- [Required action] Look through the data below, and copy each line that carries the word "prodotto".
##### Data listing
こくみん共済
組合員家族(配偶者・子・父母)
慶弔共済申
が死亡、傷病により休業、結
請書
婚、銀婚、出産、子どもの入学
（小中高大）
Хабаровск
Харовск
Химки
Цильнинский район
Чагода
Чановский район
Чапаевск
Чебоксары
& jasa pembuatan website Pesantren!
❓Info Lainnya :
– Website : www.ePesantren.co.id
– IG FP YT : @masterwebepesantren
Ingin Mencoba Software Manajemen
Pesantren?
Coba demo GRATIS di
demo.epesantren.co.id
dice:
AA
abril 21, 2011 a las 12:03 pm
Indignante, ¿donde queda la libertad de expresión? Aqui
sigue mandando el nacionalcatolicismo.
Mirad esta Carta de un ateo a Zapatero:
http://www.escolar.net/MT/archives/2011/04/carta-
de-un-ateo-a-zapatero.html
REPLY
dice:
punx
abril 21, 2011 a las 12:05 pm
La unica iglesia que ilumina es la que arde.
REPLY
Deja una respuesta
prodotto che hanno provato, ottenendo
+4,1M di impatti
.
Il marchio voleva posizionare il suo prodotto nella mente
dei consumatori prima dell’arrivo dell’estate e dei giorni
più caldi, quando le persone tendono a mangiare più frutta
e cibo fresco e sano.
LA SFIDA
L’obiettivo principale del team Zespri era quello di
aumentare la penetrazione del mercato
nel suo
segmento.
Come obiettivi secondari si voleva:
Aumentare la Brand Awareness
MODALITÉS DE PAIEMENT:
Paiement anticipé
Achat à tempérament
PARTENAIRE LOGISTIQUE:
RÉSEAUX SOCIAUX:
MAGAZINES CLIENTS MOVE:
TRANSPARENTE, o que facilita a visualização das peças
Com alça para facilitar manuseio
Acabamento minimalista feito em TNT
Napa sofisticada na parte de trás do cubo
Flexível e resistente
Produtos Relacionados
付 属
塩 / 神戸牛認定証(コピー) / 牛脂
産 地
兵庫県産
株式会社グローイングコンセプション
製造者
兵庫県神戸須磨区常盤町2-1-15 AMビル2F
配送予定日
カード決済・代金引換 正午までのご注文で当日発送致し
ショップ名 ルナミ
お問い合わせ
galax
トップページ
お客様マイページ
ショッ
##########
##### Data listing
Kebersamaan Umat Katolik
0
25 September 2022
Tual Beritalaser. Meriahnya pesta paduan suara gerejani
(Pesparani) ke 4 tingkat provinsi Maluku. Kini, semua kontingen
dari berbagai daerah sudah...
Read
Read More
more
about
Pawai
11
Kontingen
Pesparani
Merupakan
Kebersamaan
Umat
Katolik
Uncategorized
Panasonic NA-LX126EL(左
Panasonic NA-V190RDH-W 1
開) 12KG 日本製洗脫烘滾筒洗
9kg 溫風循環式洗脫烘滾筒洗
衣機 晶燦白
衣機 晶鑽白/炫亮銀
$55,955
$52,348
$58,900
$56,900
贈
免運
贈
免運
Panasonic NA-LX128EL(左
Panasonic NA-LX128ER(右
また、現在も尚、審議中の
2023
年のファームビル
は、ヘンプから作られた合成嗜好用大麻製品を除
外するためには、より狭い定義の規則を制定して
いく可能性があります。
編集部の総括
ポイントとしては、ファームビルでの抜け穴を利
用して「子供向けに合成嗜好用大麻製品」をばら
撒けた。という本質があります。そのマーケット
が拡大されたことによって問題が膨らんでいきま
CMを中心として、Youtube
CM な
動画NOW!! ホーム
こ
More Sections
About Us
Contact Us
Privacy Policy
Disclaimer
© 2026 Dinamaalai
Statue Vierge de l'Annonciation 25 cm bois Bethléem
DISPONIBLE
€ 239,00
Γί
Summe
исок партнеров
##########
##### Data listing
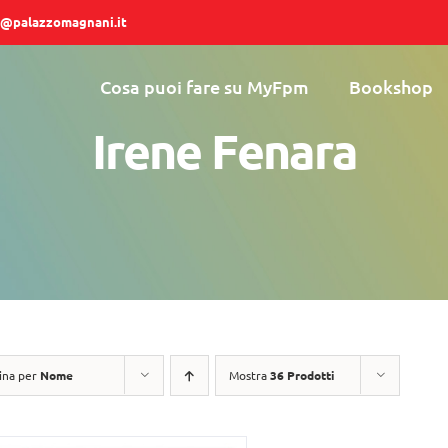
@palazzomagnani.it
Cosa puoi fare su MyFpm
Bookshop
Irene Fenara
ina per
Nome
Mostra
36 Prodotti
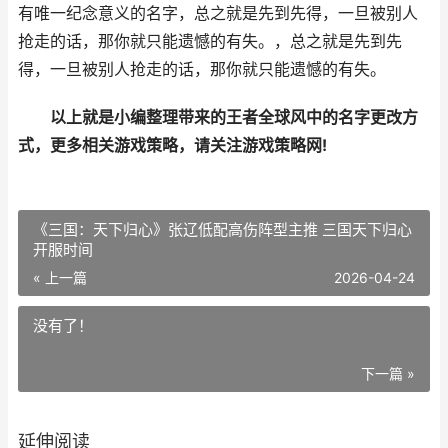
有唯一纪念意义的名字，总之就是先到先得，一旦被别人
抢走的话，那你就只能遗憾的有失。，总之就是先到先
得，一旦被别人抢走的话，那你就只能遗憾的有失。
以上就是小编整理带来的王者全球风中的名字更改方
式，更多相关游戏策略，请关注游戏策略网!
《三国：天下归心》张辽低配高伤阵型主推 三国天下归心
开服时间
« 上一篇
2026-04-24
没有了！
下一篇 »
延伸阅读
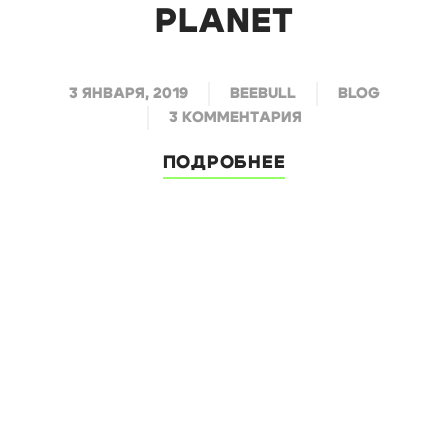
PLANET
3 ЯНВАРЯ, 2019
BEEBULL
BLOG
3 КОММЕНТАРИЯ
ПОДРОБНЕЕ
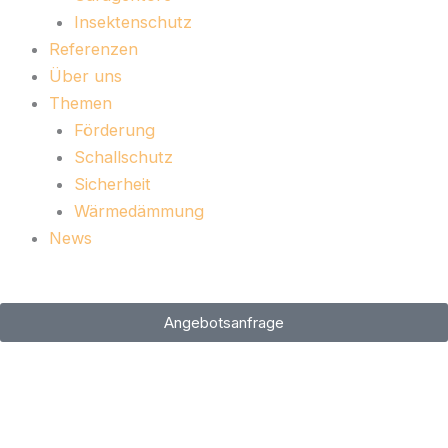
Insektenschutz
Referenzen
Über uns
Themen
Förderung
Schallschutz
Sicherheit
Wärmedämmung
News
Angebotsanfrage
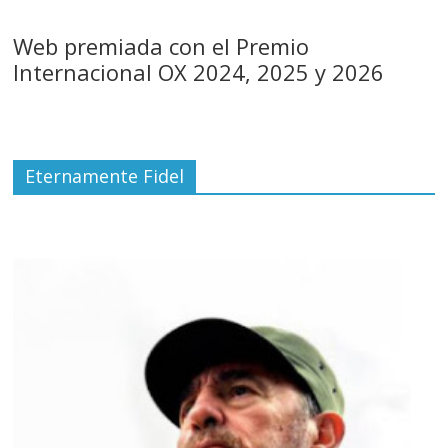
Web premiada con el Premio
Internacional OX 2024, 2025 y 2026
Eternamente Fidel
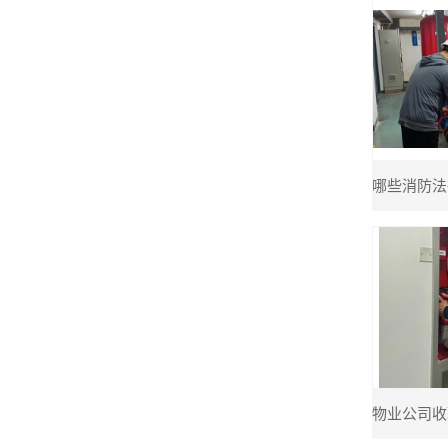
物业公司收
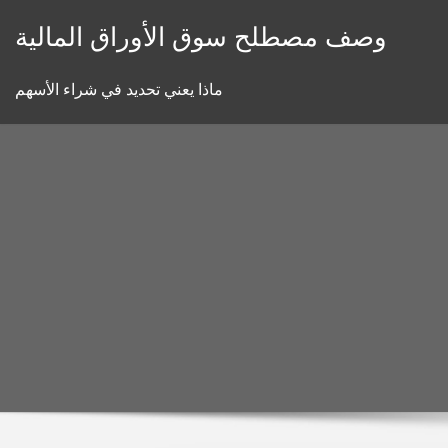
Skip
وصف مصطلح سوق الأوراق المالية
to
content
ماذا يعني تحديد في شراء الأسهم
##########
- [Response for this exercise]
prodotto che hanno provato, ottenendo
Il marchio voleva posizionare il suo prodotto nella mente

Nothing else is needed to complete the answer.